• _Saved data entries_
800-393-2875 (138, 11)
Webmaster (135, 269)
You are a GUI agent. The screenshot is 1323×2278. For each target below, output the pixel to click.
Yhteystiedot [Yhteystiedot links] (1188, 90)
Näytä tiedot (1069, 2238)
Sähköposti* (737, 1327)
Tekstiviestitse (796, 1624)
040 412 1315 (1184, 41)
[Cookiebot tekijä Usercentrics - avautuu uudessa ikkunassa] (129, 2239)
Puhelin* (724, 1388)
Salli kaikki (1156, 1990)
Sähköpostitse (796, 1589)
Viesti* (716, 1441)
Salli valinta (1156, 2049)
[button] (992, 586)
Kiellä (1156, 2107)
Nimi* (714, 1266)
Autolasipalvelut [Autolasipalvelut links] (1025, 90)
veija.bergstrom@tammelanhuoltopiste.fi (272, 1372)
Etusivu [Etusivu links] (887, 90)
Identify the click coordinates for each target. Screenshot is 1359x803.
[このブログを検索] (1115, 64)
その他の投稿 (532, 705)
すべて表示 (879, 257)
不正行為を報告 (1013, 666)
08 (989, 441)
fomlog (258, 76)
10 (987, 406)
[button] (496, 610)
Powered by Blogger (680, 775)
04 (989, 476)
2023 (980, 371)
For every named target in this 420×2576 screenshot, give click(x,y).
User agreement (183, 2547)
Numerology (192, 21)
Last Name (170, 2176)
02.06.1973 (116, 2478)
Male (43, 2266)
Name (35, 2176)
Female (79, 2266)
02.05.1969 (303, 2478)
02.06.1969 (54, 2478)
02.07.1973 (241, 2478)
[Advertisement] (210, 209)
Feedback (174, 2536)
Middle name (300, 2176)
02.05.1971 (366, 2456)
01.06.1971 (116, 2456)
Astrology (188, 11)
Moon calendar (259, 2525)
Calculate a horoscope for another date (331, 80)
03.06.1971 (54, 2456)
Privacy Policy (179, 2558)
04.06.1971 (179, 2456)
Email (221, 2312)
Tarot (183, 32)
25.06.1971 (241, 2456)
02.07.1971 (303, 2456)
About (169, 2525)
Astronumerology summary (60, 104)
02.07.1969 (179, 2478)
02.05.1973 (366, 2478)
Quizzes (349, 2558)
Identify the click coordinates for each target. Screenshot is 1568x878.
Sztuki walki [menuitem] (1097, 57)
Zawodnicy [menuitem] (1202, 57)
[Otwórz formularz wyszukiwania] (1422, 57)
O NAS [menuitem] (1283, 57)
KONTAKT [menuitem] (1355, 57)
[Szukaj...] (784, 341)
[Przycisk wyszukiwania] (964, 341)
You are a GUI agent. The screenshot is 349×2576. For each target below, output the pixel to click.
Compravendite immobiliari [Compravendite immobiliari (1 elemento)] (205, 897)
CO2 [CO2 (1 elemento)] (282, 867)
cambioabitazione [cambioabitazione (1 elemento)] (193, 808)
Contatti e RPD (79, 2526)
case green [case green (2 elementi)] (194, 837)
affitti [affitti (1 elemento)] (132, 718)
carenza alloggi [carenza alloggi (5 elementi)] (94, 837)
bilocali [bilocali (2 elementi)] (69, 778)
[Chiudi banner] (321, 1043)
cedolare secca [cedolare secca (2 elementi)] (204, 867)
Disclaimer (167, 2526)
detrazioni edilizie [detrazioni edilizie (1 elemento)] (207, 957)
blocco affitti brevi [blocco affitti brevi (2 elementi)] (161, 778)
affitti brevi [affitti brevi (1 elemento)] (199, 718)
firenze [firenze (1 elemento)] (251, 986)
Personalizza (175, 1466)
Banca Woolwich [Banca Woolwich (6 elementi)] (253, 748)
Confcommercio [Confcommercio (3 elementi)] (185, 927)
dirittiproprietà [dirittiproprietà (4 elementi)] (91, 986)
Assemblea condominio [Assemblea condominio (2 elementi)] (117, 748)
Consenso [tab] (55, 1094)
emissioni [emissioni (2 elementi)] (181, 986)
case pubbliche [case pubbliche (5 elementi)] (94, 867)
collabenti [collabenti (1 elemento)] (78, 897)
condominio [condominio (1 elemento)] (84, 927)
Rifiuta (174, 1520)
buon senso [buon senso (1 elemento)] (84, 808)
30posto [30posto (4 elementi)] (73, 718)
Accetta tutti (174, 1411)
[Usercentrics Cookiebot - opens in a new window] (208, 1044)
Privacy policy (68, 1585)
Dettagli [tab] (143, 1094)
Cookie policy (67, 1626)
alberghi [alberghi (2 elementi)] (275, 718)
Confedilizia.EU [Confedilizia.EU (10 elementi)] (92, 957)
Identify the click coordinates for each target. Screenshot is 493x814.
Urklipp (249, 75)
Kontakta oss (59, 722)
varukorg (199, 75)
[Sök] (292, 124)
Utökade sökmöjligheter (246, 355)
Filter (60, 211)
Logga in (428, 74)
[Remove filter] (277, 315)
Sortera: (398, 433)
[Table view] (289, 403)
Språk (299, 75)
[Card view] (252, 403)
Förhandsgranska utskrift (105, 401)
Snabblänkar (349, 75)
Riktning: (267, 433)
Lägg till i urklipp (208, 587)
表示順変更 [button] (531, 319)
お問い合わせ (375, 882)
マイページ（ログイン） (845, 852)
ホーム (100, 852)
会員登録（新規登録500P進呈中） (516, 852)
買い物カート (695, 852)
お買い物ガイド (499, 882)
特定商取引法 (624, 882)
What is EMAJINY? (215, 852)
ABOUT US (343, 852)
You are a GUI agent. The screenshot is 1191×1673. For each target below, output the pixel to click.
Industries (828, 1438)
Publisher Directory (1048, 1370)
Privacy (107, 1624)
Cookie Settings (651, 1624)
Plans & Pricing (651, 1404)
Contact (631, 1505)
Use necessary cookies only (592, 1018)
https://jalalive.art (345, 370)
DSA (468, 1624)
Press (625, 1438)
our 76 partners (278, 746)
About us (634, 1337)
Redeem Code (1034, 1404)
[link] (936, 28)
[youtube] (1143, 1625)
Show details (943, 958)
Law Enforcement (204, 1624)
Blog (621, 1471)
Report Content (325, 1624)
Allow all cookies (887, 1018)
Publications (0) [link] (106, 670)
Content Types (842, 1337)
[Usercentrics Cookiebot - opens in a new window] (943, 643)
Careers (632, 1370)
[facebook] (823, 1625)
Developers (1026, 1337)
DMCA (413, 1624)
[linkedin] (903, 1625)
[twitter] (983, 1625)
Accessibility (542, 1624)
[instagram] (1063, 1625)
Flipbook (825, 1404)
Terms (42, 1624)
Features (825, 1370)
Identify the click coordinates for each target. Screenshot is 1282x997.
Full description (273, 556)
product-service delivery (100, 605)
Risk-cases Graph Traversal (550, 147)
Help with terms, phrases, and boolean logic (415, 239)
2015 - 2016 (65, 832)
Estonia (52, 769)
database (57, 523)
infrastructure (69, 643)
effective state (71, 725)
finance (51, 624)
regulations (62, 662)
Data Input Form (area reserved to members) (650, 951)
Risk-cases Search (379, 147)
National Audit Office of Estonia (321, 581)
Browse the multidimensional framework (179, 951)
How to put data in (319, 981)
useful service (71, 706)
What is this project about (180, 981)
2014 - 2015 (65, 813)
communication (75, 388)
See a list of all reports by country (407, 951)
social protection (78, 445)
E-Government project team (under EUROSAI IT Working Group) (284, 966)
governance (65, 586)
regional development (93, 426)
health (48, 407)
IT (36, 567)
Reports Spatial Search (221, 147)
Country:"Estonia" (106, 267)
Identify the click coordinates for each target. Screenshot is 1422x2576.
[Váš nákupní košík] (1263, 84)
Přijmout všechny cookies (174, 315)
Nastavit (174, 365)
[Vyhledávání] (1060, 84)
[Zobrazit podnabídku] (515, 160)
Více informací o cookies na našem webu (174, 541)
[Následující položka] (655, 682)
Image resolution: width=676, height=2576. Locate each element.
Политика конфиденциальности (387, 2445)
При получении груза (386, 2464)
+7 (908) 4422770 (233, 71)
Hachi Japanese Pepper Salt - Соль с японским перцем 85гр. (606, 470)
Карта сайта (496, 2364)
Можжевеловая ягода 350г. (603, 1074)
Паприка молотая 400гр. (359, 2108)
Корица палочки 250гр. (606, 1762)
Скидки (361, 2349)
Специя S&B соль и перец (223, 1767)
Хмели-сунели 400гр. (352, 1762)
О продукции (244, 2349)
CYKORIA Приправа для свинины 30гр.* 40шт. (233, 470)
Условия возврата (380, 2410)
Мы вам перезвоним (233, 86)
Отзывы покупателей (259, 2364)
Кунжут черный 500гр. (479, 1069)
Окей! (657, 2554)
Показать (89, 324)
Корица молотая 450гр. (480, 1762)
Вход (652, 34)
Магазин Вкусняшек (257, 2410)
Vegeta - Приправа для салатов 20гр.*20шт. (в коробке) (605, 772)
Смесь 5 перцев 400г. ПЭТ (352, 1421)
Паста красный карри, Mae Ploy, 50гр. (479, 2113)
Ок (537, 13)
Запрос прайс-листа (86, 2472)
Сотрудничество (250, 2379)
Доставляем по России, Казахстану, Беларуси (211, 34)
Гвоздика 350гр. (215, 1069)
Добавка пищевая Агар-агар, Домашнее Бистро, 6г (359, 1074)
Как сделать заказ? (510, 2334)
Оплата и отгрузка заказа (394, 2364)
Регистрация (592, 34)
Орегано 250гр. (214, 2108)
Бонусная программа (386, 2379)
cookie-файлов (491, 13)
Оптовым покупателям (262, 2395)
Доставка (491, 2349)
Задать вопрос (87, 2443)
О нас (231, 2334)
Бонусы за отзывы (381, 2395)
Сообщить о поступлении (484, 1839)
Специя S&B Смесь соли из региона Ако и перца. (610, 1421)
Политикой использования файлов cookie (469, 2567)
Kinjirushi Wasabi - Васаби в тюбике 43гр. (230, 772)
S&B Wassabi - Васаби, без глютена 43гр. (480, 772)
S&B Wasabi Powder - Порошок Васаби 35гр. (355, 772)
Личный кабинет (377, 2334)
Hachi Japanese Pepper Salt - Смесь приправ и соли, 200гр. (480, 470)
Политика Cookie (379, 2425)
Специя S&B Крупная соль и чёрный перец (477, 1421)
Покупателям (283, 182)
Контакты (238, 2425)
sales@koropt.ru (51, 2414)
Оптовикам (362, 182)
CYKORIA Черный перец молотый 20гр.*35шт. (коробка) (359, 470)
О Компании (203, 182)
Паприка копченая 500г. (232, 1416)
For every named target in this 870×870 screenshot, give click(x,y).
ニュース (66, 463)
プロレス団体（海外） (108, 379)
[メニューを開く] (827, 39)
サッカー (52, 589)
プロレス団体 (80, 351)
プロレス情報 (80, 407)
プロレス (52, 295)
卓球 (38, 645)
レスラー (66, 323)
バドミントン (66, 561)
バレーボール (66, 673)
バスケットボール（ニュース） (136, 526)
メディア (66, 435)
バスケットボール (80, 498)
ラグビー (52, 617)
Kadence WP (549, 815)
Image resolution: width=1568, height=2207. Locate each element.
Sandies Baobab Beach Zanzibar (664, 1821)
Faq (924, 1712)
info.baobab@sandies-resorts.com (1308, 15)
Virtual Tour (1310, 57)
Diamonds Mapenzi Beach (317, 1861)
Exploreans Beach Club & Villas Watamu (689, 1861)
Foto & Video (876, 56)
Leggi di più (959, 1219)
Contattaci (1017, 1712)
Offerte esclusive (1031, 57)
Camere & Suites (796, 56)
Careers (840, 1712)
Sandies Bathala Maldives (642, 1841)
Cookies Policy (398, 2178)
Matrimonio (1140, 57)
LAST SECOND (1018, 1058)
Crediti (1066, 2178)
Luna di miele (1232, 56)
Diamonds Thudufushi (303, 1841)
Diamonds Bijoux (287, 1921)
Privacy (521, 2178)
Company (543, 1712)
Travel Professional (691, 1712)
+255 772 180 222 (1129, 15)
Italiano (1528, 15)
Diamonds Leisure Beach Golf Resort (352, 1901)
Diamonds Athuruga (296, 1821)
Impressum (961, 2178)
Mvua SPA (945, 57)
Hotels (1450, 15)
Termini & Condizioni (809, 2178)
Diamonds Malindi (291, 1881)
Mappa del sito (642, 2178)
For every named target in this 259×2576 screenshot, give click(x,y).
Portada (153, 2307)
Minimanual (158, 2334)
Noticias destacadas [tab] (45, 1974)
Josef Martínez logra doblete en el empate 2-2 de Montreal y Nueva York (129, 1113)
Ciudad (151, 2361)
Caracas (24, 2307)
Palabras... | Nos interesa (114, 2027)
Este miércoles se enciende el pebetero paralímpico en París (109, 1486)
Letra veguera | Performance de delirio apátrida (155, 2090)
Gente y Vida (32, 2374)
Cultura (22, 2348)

• _EXERCISE BRIEF_
Copy, please, exactly the lines that start at the first line of the data and end at the line containing "Tekstiviestitse (796, 1624)", both kept and no others.

• _SOLUTION FOR THIS TASK_
800-393-2875 (138, 11)
Webmaster (135, 269)
You are a GUI agent. The screenshot is 1323×2278. For each target below, output the pixel to click.
Yhteystiedot [Yhteystiedot links] (1188, 90)
Näytä tiedot (1069, 2238)
Sähköposti* (737, 1327)
Tekstiviestitse (796, 1624)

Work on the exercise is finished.